The file about it wasn’t like the others. It had no metadata. No origin trace. Just a collection of images that didn’t feel like normal surveillance footage. It had blurry shapes that bent light wrong, reflections that didn’t match the people in the room, some didn’t even have shadows.

It didn’t make sense.

I leaned back in my leather chair, my temple pulsing from lack of sleep.

I’d danced with drug cartels and arms dealers. I’d buried bodies beneath buildings I owned. But this... this felt like something I couldn’t touch. Like something that would touch me back.

Still, I picked up my phone and called Kael.

It rang twice before he answered, his voice groggy, like he’d been asleep.

“Kael, it’s Seraphina. I went through the drive. Most of the leads are fried, but there’s something. One name keeps popping up. The Golden Stiletto. It’s….”

“What drive?”

I froze. “The one you gave me. At the warehouse. It was in a sealed folder marked…”

“I didn’t give you anything.”

I blinked. “Kael, I was standing right there. You handed it to me. You literally said it wasn’t meant for department eyes.”

A long silence followed.

Then, coldly and calmly, he responded

“I think you’re mistaken.”

My screen suddenly buzzed. A new notification slid across the top of my phone.
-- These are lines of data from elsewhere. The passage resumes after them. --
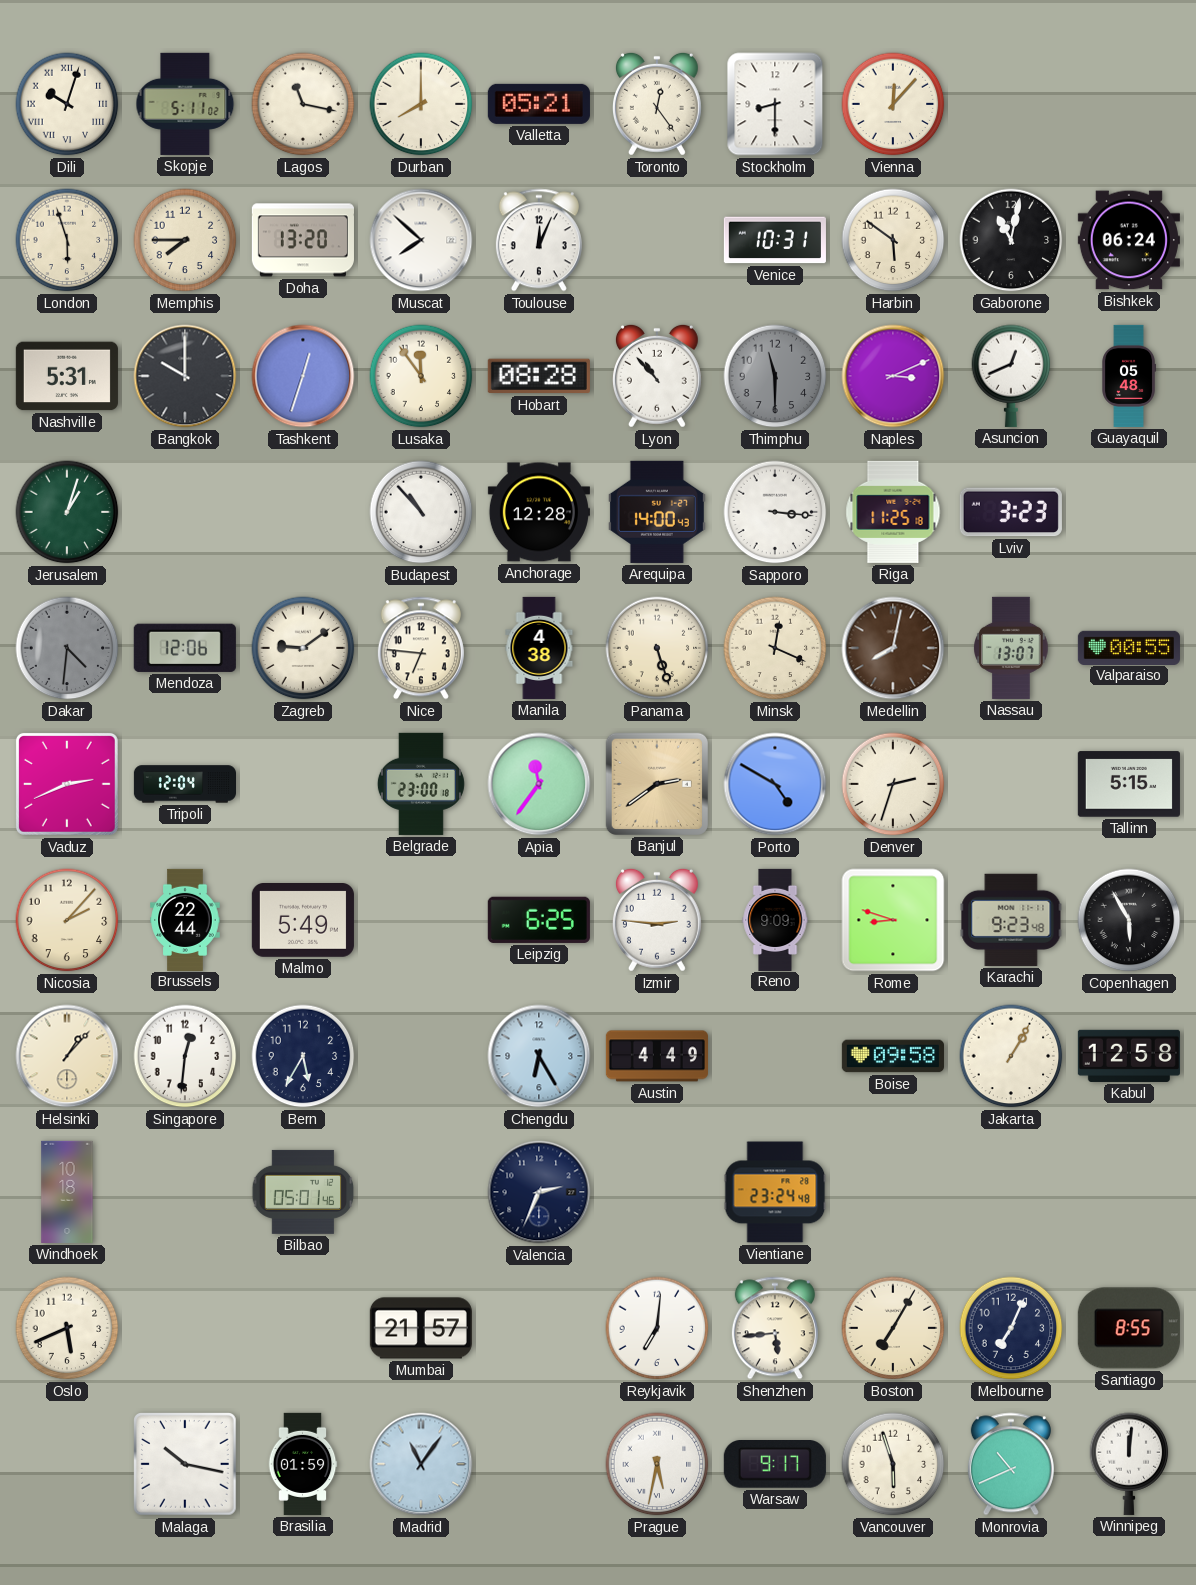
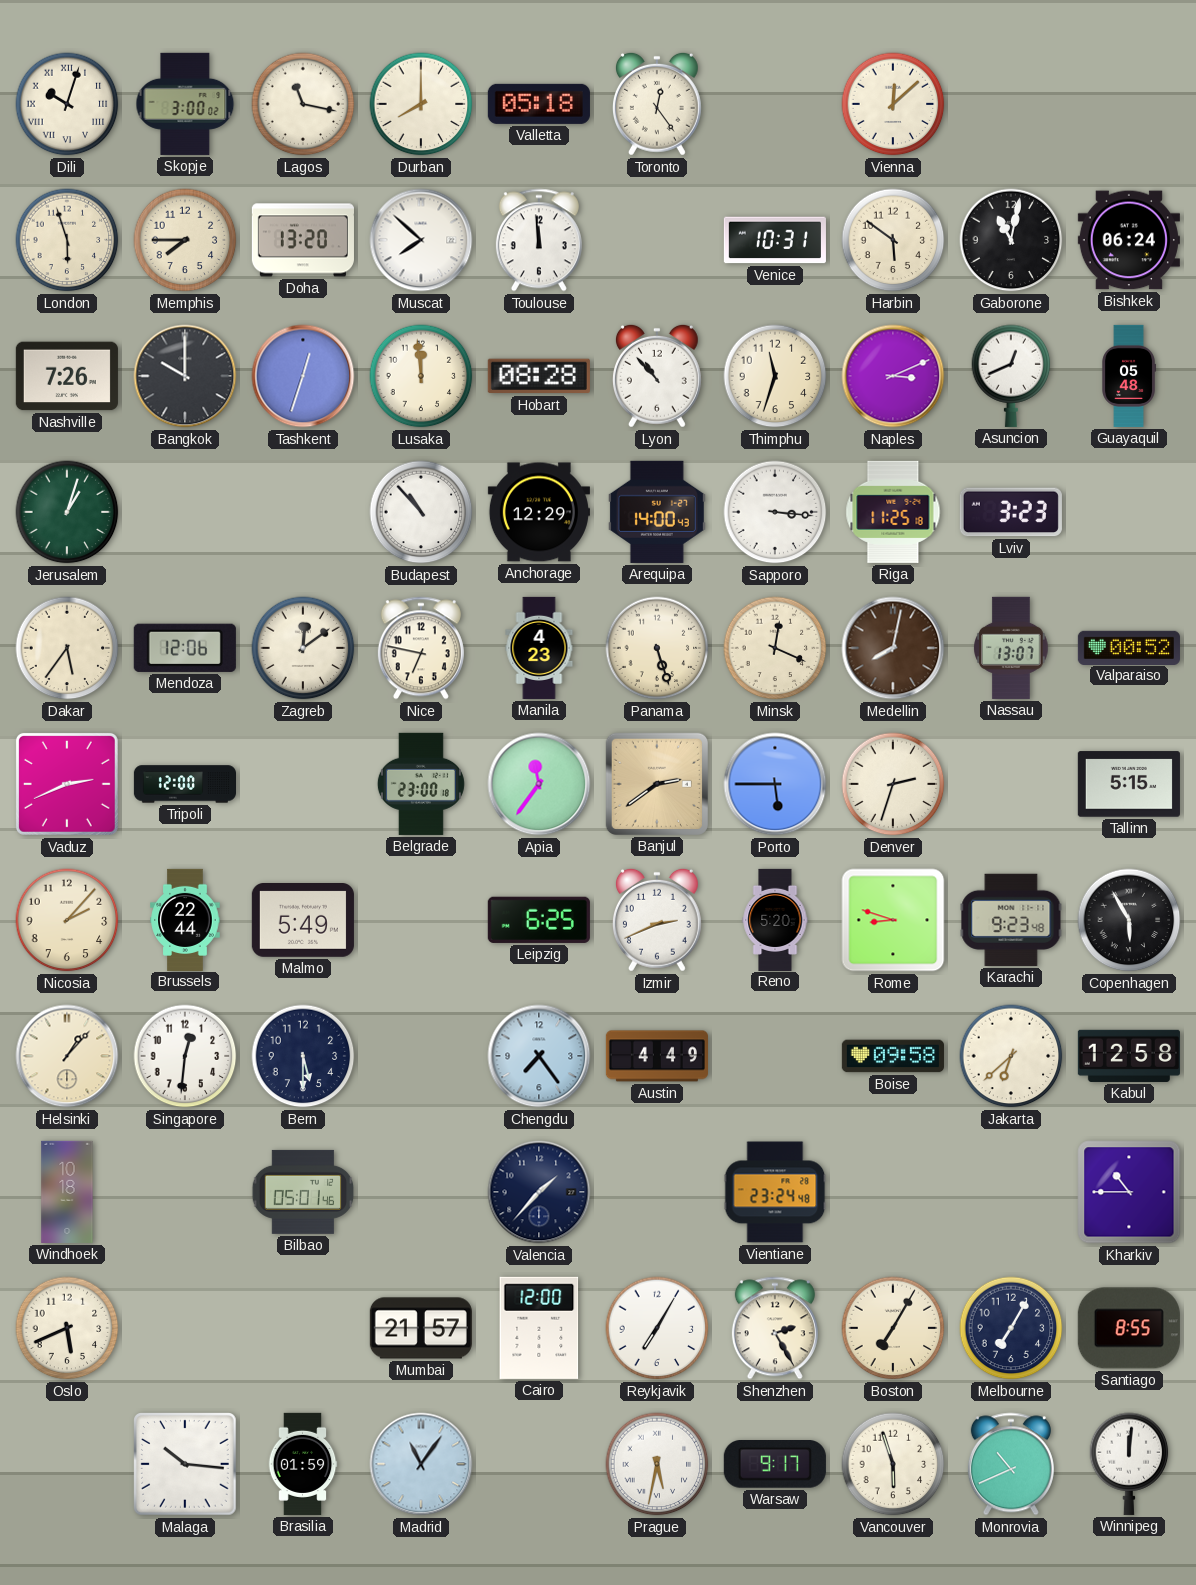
Skopje: 5:11 -> 3:00
Valletta: 05:21 -> 05:18
Stockholm: 8:30 -> none
Vienna: 12:07 -> 12:08
Toulouse: 12:04 -> 11:59
Nashville: 5:31 -> 7:26
Lusaka: 11:54 -> 11:59
Thimphu: 11:30 -> 11:33
Thimphu dial: grey -> cream
Anchorage: 12:28 -> 12:29
Dakar: 4:31 -> 5:36
Dakar dial: grey -> cream
Zagreb: 9:09 -> 12:09
Nice: 6:46 -> 6:47
Manila: 4:38 -> 4:23
Valparaiso: 00:55 -> 00:52
Tripoli: 12:04 -> 12:00
Porto: 4:50 -> 5:45
Izmir: 2:46 -> 2:41
Reno: 9:09 -> 5:20
Bern: 5:35 -> 5:30
Chengdu: 6:25 -> 7:24
Jakarta: 1:05 -> 6:38
Valencia: 2:34 -> 1:37
Kharkiv: none -> 10:45
Cairo: none -> 12:00
Reykjavik: 7:01 -> 7:05
Shenzhen: 5:44 -> 2:25
Melbourne: 7:04 -> 7:05
Malaga: 10:17 -> 10:16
>Incoming file from: Detective Kael

Subject: Golden Stiletto

Attachment: [1 File]<

I stared at it.

He just said he didn’t send me anything.

Now he’s sending it again.

I lifted the phone slowly back to my ear, heart pounding.

“Kael... did you just send me a file?”

But the line was dead.

I lowered the phone and just sat there frozen.

What the hell was that?

Was he playing with me? Protecting me? Or had someone gotten to him?
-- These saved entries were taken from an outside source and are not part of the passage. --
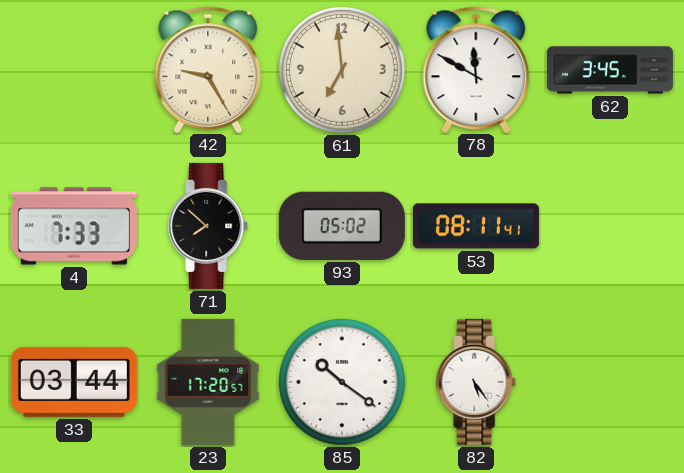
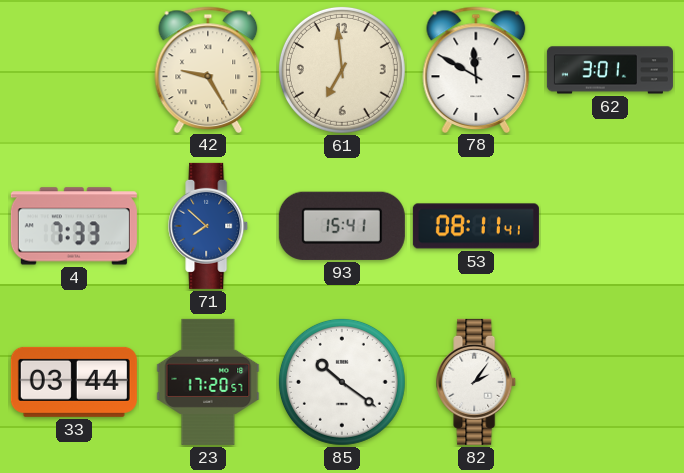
62: 3:45 -> 3:01
71 dial: black -> blue
93: 05:02 -> 15:41
82: 5:24 -> 2:06
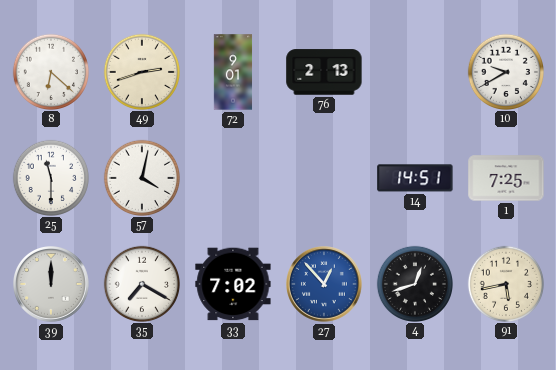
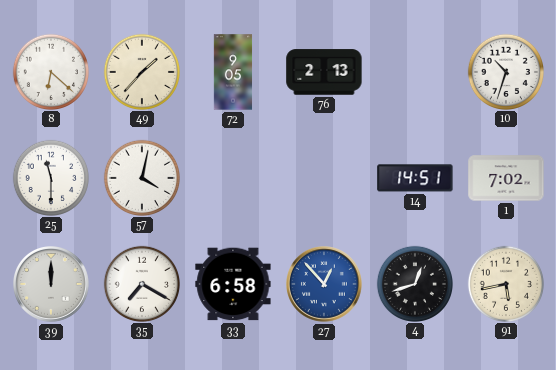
49: 2:42 -> 1:37
72: 9:01 -> 9:05
10: 9:40 -> 10:33
1: 7:25 -> 7:02
33: 7:02 -> 6:58
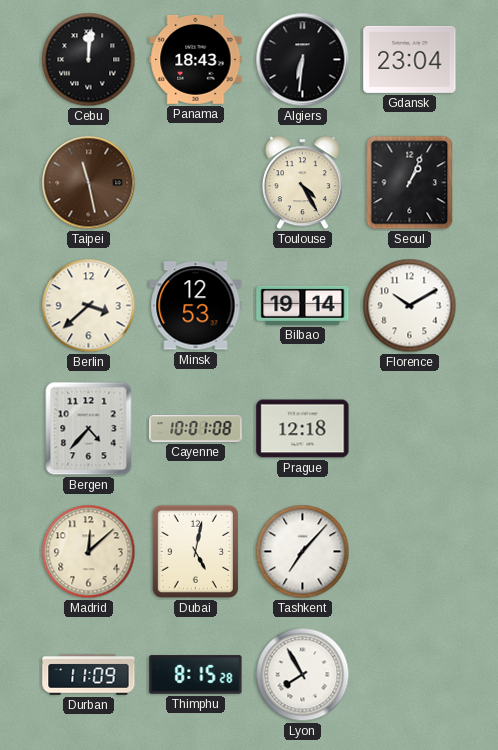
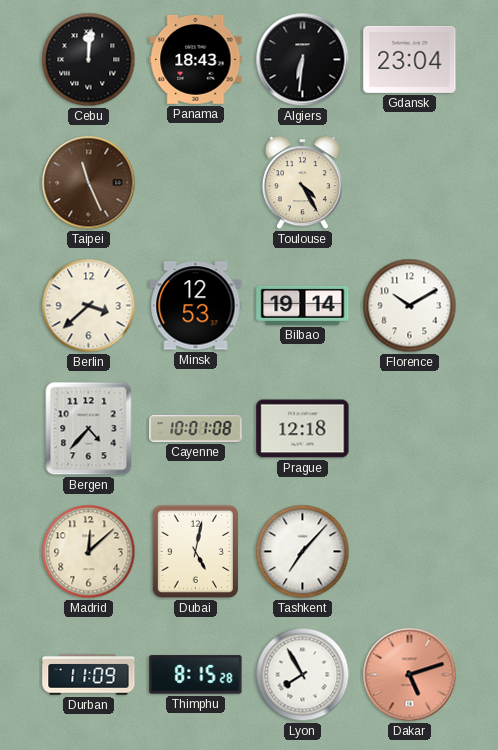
Taipei: 11:28 -> 11:26
Seoul: 1:04 -> none
Dakar: none -> 5:12
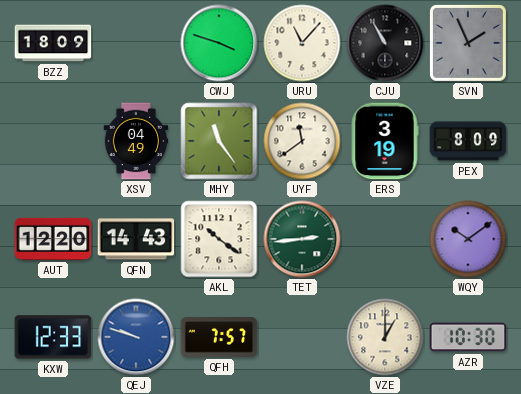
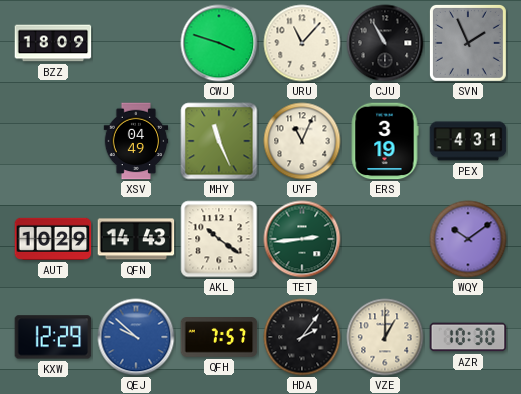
MHY: 11:24 -> 11:26
UYF: 11:39 -> 11:04
PEX: 8:09 -> 4:31
AUT: 12:20 -> 10:29
KXW: 12:33 -> 12:29
QEJ: 9:48 -> 9:52
HDA: none -> 2:06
I replayed everything about our last meeting. The flash drive, the look on his face when he handed it over, like he already knew he was crossing a line. The way he glanced over his shoulder before slipping it into my palm.

He knew.

So why the hell pretend he didn’t?

Something about this didn’t feel like a lie.

It felt like forgetting or worse… rewriting.

I shook my head. Nah, there was no way….

I stared at the screen, my pulse thundering in my ears.

“But if that’s not the case,” I paused looking around me. “What the fuck just happened?”